Data:
┄┄┄┄┄┄┄┄┄┄┄┄┄┄┄┄┄┄┄┄

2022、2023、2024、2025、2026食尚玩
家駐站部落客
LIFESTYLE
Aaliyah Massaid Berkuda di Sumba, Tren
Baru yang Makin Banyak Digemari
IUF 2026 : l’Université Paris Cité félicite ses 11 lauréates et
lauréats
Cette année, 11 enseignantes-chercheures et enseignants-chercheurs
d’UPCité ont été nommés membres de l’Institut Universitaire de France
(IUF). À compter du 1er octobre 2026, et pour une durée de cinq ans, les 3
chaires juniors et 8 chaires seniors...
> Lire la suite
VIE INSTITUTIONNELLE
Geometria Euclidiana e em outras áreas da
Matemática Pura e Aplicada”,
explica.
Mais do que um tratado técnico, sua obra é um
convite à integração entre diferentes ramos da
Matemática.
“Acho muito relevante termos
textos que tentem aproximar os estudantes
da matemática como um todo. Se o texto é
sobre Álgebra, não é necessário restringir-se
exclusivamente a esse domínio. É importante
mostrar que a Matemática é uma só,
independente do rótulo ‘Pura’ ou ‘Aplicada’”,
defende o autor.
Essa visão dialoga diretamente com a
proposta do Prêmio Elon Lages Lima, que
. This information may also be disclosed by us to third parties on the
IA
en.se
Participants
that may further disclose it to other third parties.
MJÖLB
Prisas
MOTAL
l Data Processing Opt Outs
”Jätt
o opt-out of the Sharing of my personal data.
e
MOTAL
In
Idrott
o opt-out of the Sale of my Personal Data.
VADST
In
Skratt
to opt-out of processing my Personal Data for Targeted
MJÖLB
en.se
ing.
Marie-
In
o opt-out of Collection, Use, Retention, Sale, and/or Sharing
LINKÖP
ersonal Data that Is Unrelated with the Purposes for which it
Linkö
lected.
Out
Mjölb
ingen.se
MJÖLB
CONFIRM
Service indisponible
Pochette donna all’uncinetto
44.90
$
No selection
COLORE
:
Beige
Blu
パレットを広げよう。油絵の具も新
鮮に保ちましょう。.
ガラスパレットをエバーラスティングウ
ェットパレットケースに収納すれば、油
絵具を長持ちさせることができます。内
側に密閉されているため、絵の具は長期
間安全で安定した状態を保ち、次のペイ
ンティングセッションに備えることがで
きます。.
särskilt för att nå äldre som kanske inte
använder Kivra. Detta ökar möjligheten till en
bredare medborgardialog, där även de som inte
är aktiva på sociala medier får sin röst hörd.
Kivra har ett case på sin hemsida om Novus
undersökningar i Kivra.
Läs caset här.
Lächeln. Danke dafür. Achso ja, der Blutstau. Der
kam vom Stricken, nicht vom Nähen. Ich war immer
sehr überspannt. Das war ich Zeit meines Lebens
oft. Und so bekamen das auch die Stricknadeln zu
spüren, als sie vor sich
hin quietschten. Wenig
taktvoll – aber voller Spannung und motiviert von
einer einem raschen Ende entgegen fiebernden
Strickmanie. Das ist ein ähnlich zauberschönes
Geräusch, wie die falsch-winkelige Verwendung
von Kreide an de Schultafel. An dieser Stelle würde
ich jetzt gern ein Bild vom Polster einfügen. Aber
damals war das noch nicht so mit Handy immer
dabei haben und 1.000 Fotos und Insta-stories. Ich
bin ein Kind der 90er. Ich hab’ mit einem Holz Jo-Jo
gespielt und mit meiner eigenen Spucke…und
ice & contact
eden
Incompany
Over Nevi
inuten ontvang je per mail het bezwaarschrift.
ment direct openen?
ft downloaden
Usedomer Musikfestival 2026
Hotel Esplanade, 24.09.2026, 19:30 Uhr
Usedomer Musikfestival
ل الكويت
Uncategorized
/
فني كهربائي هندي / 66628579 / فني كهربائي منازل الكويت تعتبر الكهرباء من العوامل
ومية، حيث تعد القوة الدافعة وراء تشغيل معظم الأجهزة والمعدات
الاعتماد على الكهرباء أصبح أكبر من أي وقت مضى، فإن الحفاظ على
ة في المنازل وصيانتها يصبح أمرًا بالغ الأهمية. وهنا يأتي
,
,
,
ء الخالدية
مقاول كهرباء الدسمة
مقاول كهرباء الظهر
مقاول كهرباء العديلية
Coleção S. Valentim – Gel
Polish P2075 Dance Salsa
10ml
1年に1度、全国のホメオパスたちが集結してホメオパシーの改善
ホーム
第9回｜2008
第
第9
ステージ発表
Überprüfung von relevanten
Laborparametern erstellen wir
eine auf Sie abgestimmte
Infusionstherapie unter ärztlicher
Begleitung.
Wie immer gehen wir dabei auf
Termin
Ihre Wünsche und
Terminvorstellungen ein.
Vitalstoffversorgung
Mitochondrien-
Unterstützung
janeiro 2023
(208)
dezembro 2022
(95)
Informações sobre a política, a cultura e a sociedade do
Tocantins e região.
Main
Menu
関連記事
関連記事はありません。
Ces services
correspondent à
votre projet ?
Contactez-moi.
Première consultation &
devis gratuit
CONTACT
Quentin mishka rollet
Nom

┄┄┄┄┄┄┄┄┄┄┄┄┄┄┄┄┄┄┄┄

Action item: The entire set of records should be returned exactly.

Result of this task:
2022、2023、2024、2025、2026食尚玩
家駐站部落客
LIFESTYLE
Aaliyah Massaid Berkuda di Sumba, Tren
Baru yang Makin Banyak Digemari
IUF 2026 : l’Université Paris Cité félicite ses 11 lauréates et
lauréats
Cette année, 11 enseignantes-chercheures et enseignants-chercheurs
d’UPCité ont été nommés membres de l’Institut Universitaire de France
(IUF). À compter du 1er octobre 2026, et pour une durée de cinq ans, les 3
chaires juniors et 8 chaires seniors...
> Lire la suite
VIE INSTITUTIONNELLE
Geometria Euclidiana e em outras áreas da
Matemática Pura e Aplicada”,
explica.
Mais do que um tratado técnico, sua obra é um
convite à integração entre diferentes ramos da
Matemática.
“Acho muito relevante termos
textos que tentem aproximar os estudantes
da matemática como um todo. Se o texto é
sobre Álgebra, não é necessário restringir-se
exclusivamente a esse domínio. É importante
mostrar que a Matemática é uma só,
independente do rótulo ‘Pura’ ou ‘Aplicada’”,
defende o autor.
Essa visão dialoga diretamente com a
proposta do Prêmio Elon Lages Lima, que
. This information may also be disclosed by us to third parties on the
IA
en.se
Participants
that may further disclose it to other third parties.
MJÖLB
Prisas
MOTAL
l Data Processing Opt Outs
”Jätt
o opt-out of the Sharing of my personal data.
e
MOTAL
In
Idrott
o opt-out of the Sale of my Personal Data.
VADST
In
Skratt
to opt-out of processing my Personal Data for Targeted
MJÖLB
en.se
ing.
Marie-
In
o opt-out of Collection, Use, Retention, Sale, and/or Sharing
LINKÖP
ersonal Data that Is Unrelated with the Purposes for which it
Linkö
lected.
Out
Mjölb
ingen.se
MJÖLB
CONFIRM
Service indisponible
Pochette donna all’uncinetto
44.90
$
No selection
COLORE
:
Beige
Blu
パレットを広げよう。油絵の具も新
鮮に保ちましょう。.
ガラスパレットをエバーラスティングウ
ェットパレットケースに収納すれば、油
絵具を長持ちさせることができます。内
側に密閉されているため、絵の具は長期
間安全で安定した状態を保ち、次のペイ
ンティングセッションに備えることがで
きます。.
särskilt för att nå äldre som kanske inte
använder Kivra. Detta ökar möjligheten till en
bredare medborgardialog, där även de som inte
är aktiva på sociala medier får sin röst hörd.
Kivra har ett case på sin hemsida om Novus
undersökningar i Kivra.
Läs caset här.
Lächeln. Danke dafür. Achso ja, der Blutstau. Der
kam vom Stricken, nicht vom Nähen. Ich war immer
sehr überspannt. Das war ich Zeit meines Lebens
oft. Und so bekamen das auch die Stricknadeln zu
spüren, als sie vor sich
hin quietschten. Wenig
taktvoll – aber voller Spannung und motiviert von
einer einem raschen Ende entgegen fiebernden
Strickmanie. Das ist ein ähnlich zauberschönes
Geräusch, wie die falsch-winkelige Verwendung
von Kreide an de Schultafel. An dieser Stelle würde
ich jetzt gern ein Bild vom Polster einfügen. Aber
damals war das noch nicht so mit Handy immer
dabei haben und 1.000 Fotos und Insta-stories. Ich
bin ein Kind der 90er. Ich hab’ mit einem Holz Jo-Jo
gespielt und mit meiner eigenen Spucke…und
ice & contact
eden
Incompany
Over Nevi
inuten ontvang je per mail het bezwaarschrift.
ment direct openen?
ft downloaden
Usedomer Musikfestival 2026
Hotel Esplanade, 24.09.2026, 19:30 Uhr
Usedomer Musikfestival
ل الكويت
Uncategorized
/
فني كهربائي هندي / 66628579 / فني كهربائي منازل الكويت تعتبر الكهرباء من العوامل
ومية، حيث تعد القوة الدافعة وراء تشغيل معظم الأجهزة والمعدات
الاعتماد على الكهرباء أصبح أكبر من أي وقت مضى، فإن الحفاظ على
ة في المنازل وصيانتها يصبح أمرًا بالغ الأهمية. وهنا يأتي
,
,
,
ء الخالدية
مقاول كهرباء الدسمة
مقاول كهرباء الظهر
مقاول كهرباء العديلية
Coleção S. Valentim – Gel
Polish P2075 Dance Salsa
10ml
1年に1度、全国のホメオパスたちが集結してホメオパシーの改善
ホーム
第9回｜2008
第
第9
ステージ発表
Überprüfung von relevanten
Laborparametern erstellen wir
eine auf Sie abgestimmte
Infusionstherapie unter ärztlicher
Begleitung.
Wie immer gehen wir dabei auf
Termin
Ihre Wünsche und
Terminvorstellungen ein.
Vitalstoffversorgung
Mitochondrien-
Unterstützung
janeiro 2023
(208)
dezembro 2022
(95)
Informações sobre a política, a cultura e a sociedade do
Tocantins e região.
Main
Menu
関連記事
関連記事はありません。
Ces services
correspondent à
votre projet ?
Contactez-moi.
Première consultation &
devis gratuit
CONTACT
Quentin mishka rollet
Nom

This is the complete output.